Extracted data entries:
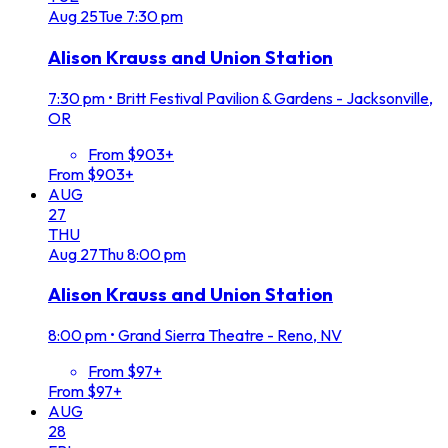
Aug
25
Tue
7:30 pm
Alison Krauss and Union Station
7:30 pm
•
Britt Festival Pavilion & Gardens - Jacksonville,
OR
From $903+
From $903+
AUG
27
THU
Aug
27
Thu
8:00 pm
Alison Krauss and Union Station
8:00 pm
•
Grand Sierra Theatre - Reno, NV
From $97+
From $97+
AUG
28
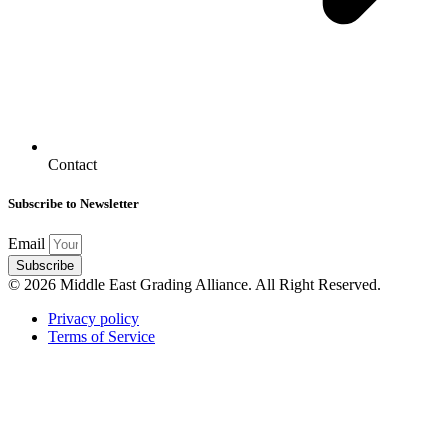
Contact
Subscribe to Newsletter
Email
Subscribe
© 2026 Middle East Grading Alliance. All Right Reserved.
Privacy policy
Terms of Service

---

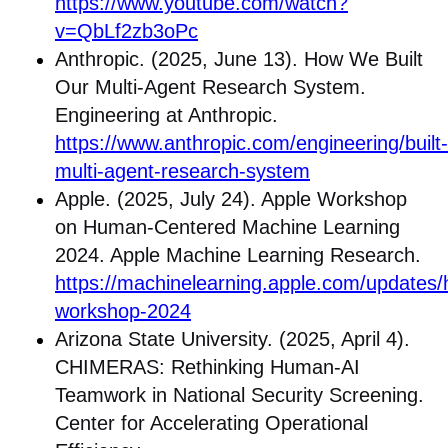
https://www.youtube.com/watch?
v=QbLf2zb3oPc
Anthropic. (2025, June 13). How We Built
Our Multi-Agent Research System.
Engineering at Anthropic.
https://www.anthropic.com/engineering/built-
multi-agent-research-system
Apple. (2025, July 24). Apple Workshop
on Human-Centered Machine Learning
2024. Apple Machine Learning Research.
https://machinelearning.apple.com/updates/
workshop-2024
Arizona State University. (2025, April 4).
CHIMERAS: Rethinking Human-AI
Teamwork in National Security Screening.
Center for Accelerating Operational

» **Work task**: Take the entries above and copy exactly the lines starting at the one with "Grand Sierra Theatre - Reno, NV" and ending at the one with "Terms of Service"; nothing outside that span, and no pictures.

» **Solution**:
Grand Sierra Theatre - Reno, NV
From $97+
From $97+
AUG
28
Contact
Subscribe to Newsletter
Email
Subscribe
© 2026 Middle East Grading Alliance. All Right Reserved.
Privacy policy
Terms of Service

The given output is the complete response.